[WHAT YOU SHOULD DO] Starting at the first line of the data, print every line up to and including the one with "L’ancien poids lourd de l’UFC, Jairzinho", but no pictures.

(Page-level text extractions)
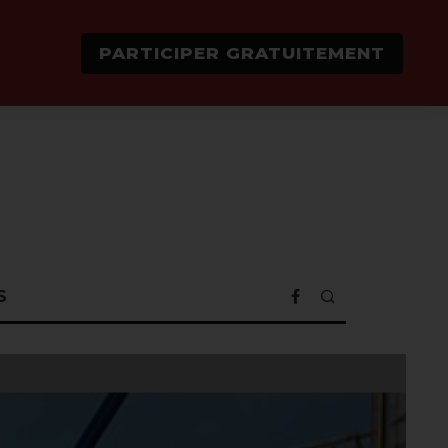
PARTICIPER GRATUITEMENT
S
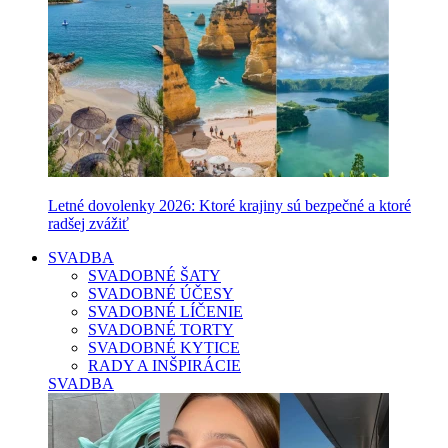
Letné dovolenky 2026: Ktoré krajiny sú bezpečné a ktoré
radšej zvážiť
SVADBA
SVADOBNÉ ŠATY
SVADOBNÉ ÚČESY
SVADOBNÉ LÍČENIE
SVADOBNÉ TORTY
SVADOBNÉ KYTICE
RADY A INŠPIRÁCIE
SVADBA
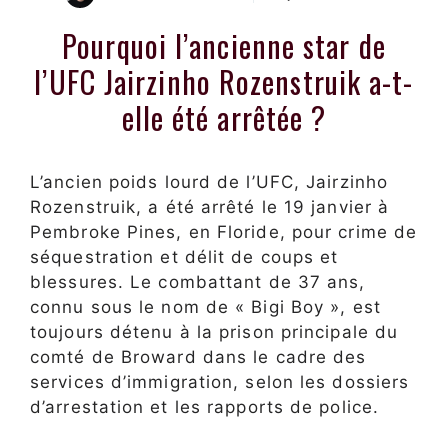
Pourquoi l’ancienne star de
l’UFC Jairzinho Rozenstruik a-t-
elle été arrêtée ?
L’ancien poids lourd de l’UFC, Jairzinho
Rozenstruik, a été arrêté le 19 janvier à
Pembroke Pines, en Floride, pour crime de
séquestration et délit de coups et
blessures. Le combattant de 37 ans,
connu sous le nom de « Bigi Boy », est
toujours détenu à la prison principale du
comté de Broward dans le cadre des
services d’immigration, selon les dossiers
d’arrestation et les rapports de police.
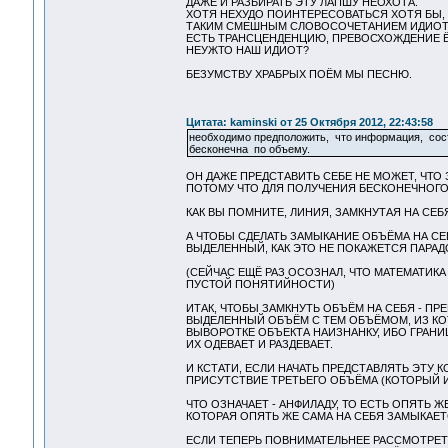
ДАЖЕ И РАЗБИРАТЬ ЭТУ ЛАПШУ НЕОХОТА.
ХОТЯ НЕХУДО ПОИНТЕРЕСОВАТЬСЯ ХОТЯ БЫ, 
ТАКИМ СМЕШНЫМ СЛОВОСОЧЕТАНИЕМ ИДИОТ Н
ЕСТЬ ТРАНСЦЕНДЕНЦИЮ, ПРЕВОСХОЖДЕНИЕ Ё
НЕУЖТО НАШ ИДИОТ?
БЕЗУМСТВУ ХРАБРЫХ ПОЁМ МЫ ПЕСНЮ.
Цитата: kaminski от 25 Октября 2012, 22:43:58
необходимо предположить, что информация, сост
бесконечна по объему.
ОН ДАЖЕ ПРЕДСТАВИТЬ СЕБЕ НЕ МОЖЕТ, ЧТО 
ПОТОМУ ЧТО ДЛЯ ПОЛУЧЕНИЯ БЕСКОНЕЧНОГО 
КАК ВЫ ПОМНИТЕ, ЛИНИЯ, ЗАМКНУТАЯ НА СЕБЯ
А ЧТОБЫ СДЕЛАТЬ ЗАМЫКАНИЕ ОБЪЁМА НА СЕ
ВЫДЕЛЕННЫЙ, КАК ЭТО НЕ ПОКАЖЕТСЯ ПАРАД
(СЕЙЧАС ЕЩЁ РАЗ ОСОЗНАЛ, ЧТО МАТЕМАТИК
ПУСТОЙ ПОНЯТИЙНОСТИ)
ИТАК, ЧТОБЫ ЗАМКНУТЬ ОБЪЁМ НА СЕБЯ - ПР
ВЫДЕЛЕННЫЙ ОБЪЁМ С ТЕМ ОБЪЁМОМ, ИЗ КОТ
ВЫВОРОТКЕ ОБЪЕКТА НАИЗНАНКУ, ИБО ГРАНИЦ
ИХ ОДЕВАЕТ И РАЗДЕВАЕТ.
И КСТАТИ, ЕСЛИ НАЧАТЬ ПРЕДСТАВЛЯТЬ ЭТУ 
ПРИСУТСТВИЕ ТРЕТЬЕГО ОБЪЁМА (КОТОРЫЙ ИХ 
ЧТО ОЗНАЧАЕТ - АНФИЛАДУ, ТО ЕСТЬ ОПЯТЬ 
КОТОРАЯ ОПЯТЬ ЖЕ САМА НА СЕБЯ ЗАМЫКАЕТ
ЕСЛИ ТЕПЕРЬ ПОВНИМАТЕЛЬНЕЕ РАССМОТРЕТЬ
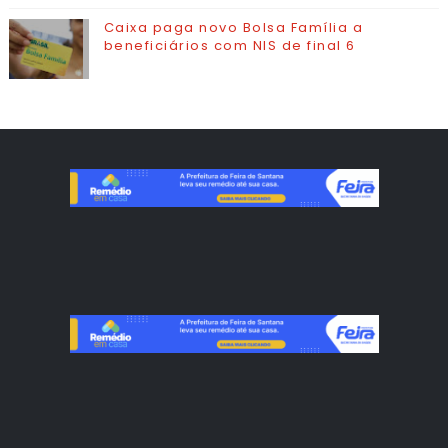
Caixa paga novo Bolsa Família a
beneficiários com NIS de final 6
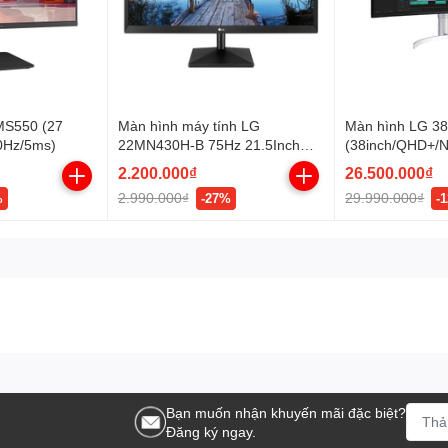
MS550 (27
Màn hình máy tính LG
Màn hình LG 
0Hz/5ms)
22MN430H-B 75Hz 21.5Inch
(38inch/QHD+/
IPS
/144hz/1ms/450
2.200.000₫
26.500.000₫
/HDMI+DP+USB
2.990.000₫
29.990.000₫
%
-27%
-
C+Audio/GSync
Bạn muốn nhận khuyến mãi đặc biệt?
Đăng ký ngay.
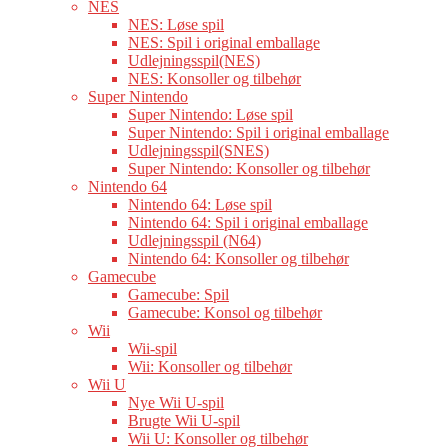
NES
NES: Løse spil
NES: Spil i original emballage
Udlejningsspil(NES)
NES: Konsoller og tilbehør
Super Nintendo
Super Nintendo: Løse spil
Super Nintendo: Spil i original emballage
Udlejningsspil(SNES)
Super Nintendo: Konsoller og tilbehør
Nintendo 64
Nintendo 64: Løse spil
Nintendo 64: Spil i original emballage
Udlejningsspil (N64)
Nintendo 64: Konsoller og tilbehør
Gamecube
Gamecube: Spil
Gamecube: Konsol og tilbehør
Wii
Wii-spil
Wii: Konsoller og tilbehør
Wii U
Nye Wii U-spil
Brugte Wii U-spil
Wii U: Konsoller og tilbehør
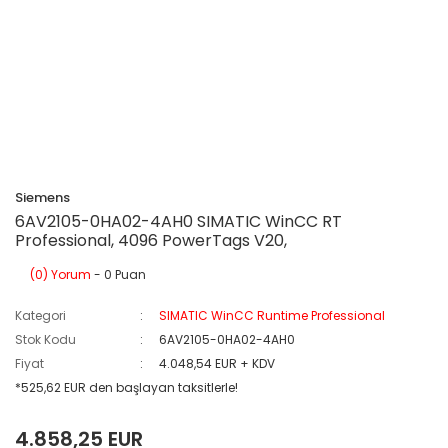
Siemens
6AV2105-0HA02-4AH0 SIMATIC WinCC RT
Professional, 4096 PowerTags V20,
(0) Yorum
- 0 Puan
Kategori
SIMATIC WinCC Runtime Professional
Stok Kodu
6AV2105-0HA02-4AH0
Fiyat
4.048,54 EUR + KDV
*525,62 EUR den başlayan taksitlerle!
4.858,25 EUR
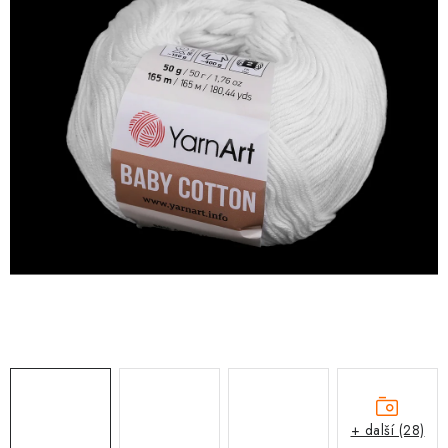
DÁRKY
VELKOOBCHOD
Doprava a platba
Vrácení zboží a reklamace
Časté otázky
Kontakt
Moje objednávka
Obchodní podmínky
Ochrana osobních údajů
Hodnocení obchodu
Oblíbené produkty
Věrnostní program
+ další (28)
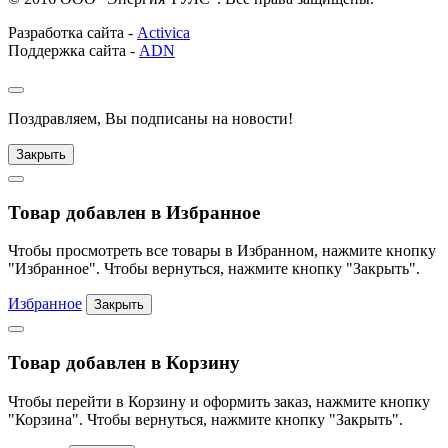
Разработка сайта -
Activica
Поддержка сайта -
ADN
Поздравляем, Вы подписаны на новости!
Закрыть
Товар добавлен в Избранное
Чтобы просмотреть все товары в Избранном, нажмите кнопку
"Избранное". Чтобы вернуться, нажмите кнопку "Закрыть".
Избранное
Закрыть
Товар добавлен в Корзину
Чтобы перейти в Корзину и оформить заказ, нажмите кнопку
"Корзина". Чтобы вернуться, нажмите кнопку "Закрыть".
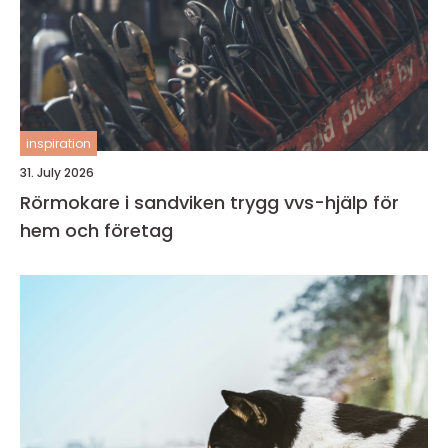
inspiration
31. July 2026
Rörmokare i sandviken trygg vvs-hjälp för
hem och företag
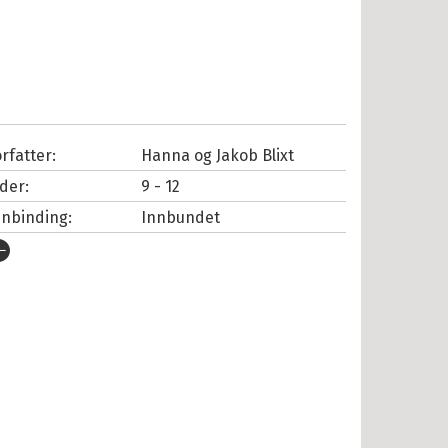
rfatter:
Hanna og Jakob Blixt
lder:
9 - 12
nnbinding:
Innbundet
tgivelsesår:
2026
rlag:
Cappelen Damm
pråk:
Bokmål
SBN/EAN:
9788202871413
tall sider:
128
iginaltittel:
Nobelpristagaren i
Köbenhamn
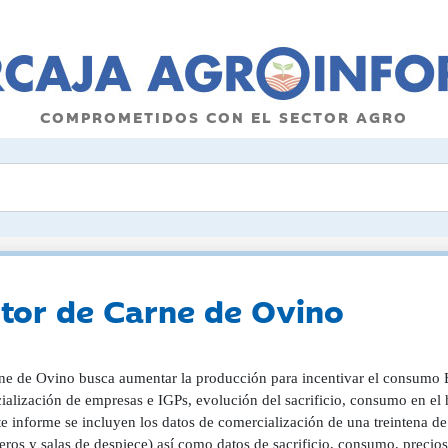
COMPROMETIDOS CON EL SECTOR AGRO
ctor de Carne de Ovino
ne de Ovino busca aumentar la producción para incentivar el consumo E
alización de empresas e IGPs, evolución del sacrificio, consumo en el h
te informe se incluyen los datos de comercialización de una treintena 
ros y salas de despiece) así como datos de sacrificio, consumo, precios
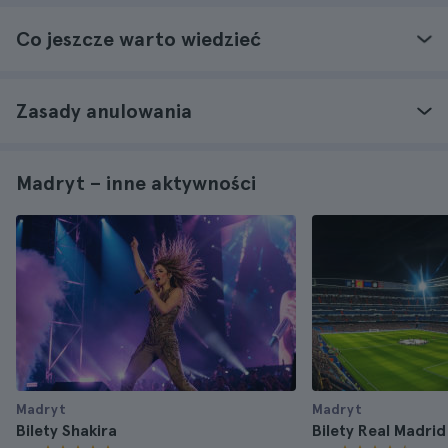
Co jeszcze warto wiedzieć
Zasady anulowania
Madryt – inne aktywności
Madryt
Madryt
Bilety Shakira
Bilety Real Madrid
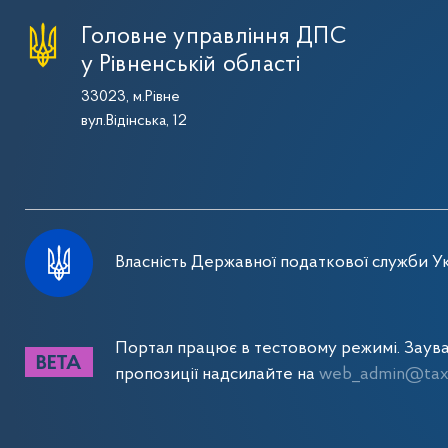
Головне управління ДПС
у Рівненській області
33023, м.Рівне
вул.Відінська, 12
Власність Державної податкової служби Ук
Портал працює в тестовому режимі. Заув
пропозиції надсилайте на
web_admin@tax.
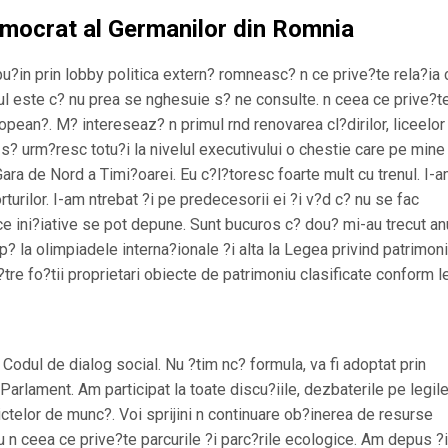
mocrat al Germanilor din Romnia
in prin lobby politica extern? romneasc? n ce prive?te rela?ia 
ul este c? nu prea se nghesuie s? ne consulte. n ceea ce prive?t
opean?. M? intereseaz? n primul rnd renovarea cl?dirilor, liceelor
s? urm?resc totu?i la nivelul executivului o chestie care pe min
Gara de Nord a Timi?oarei. Eu c?l?toresc foarte mult cu trenul. I-a
turilor. I-am ntrebat ?i pe predecesorii ei ?i v?d c? nu se fac
ce ini?iative se pot depune. Sunt bucuros c? dou? mi-au trecut an
ip? la olimpiadele interna?ionale ?i alta la Legea privind patrimoni
?tre fo?tii proprietari obiecte de patrimoniu clasificate conform le
odul de dialog social. Nu ?tim nc? formula, va fi adoptat prin
rlament. Am participat la toate discu?iile, dezbaterile pe legil
lictelor de munc?. Voi sprijini n continuare ob?inerea de resurse
u n ceea ce prive?te parcurile ?i parc?rile ecologice. Am depus ?i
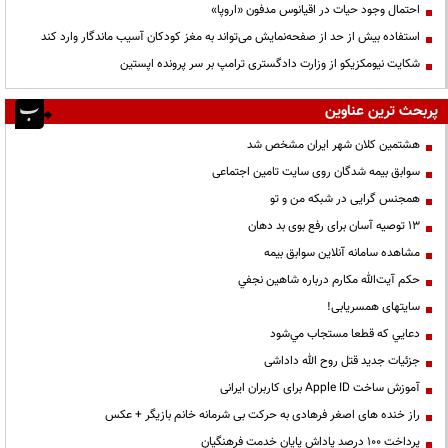
احتمال وجود حیات در اقیانوس مدفون «اروپا»
استفاده بیش از حد از صفحه‌نمایش می‌تواند به مغز کودکان آسیب ماندگار وارد کند
شکایت نیومکزیکو از وزارت دادگستری ترامپ بر سر پرونده اپستین
پربحث ترین عناوین
هشتمین کلان شهر ایران مشخص شد
سوابق بیمه شدگان روی سایت تامین اجتماعی
همجنس گرایی در شبکه من و تو
13 توصیه آسان برای رفع بوی بد دهان
مشاهده سامانه آنلاين سوابق بیمه
حكم آيت‌الله مكارم درباره شاهين نجفي
سایتهای همسریابی!
دعايي كه قطعا مستجاب مي‌شود
جزئیات جدید قتل روح الله داداشی
آموزش ساخت Apple ID برای کاربران ایرانی
راز خنده های اصغر فرهادی به حرکت بی شرمانه خانم بازیگر + عکس
پرداخت ۱۰۰ درصد پاداش پایان خدمت فرهنگیان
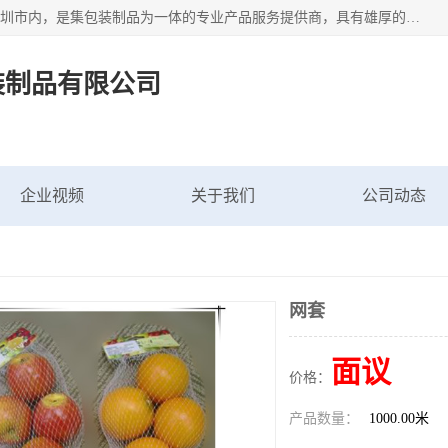
深圳市新中南塑胶包装制品有限公司坐落在中国 广东 深圳 深圳市内，是集包装制品为一体的专业产品服务提供商，具有雄厚的科研实力、技术实力和经济实力。主营网袋、网兜、网眼袋、网格袋、鱼丝网、尼龙网袋、网扣、网套等产品,大量批发,价格实惠。欢迎广大新老客户来电咨询价格、加盟、招商等服务。
装制品有限公司
企业视频
关于我们
公司动态
网套
面议
价格：
产品数量：
1000.00米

[RESULT OF THE EXERCISE]
PARTICIPER GRATUITEMENT
S
Letné dovolenky 2026: Ktoré krajiny sú bezpečné a ktoré
radšej zvážiť
SVADBA
SVADOBNÉ ŠATY
SVADOBNÉ ÚČESY
SVADOBNÉ LÍČENIE
SVADOBNÉ TORTY
SVADOBNÉ KYTICE
RADY A INŠPIRÁCIE
SVADBA
Pourquoi l’ancienne star de
l’UFC Jairzinho Rozenstruik a-t-
elle été arrêtée ?
L’ancien poids lourd de l’UFC, Jairzinho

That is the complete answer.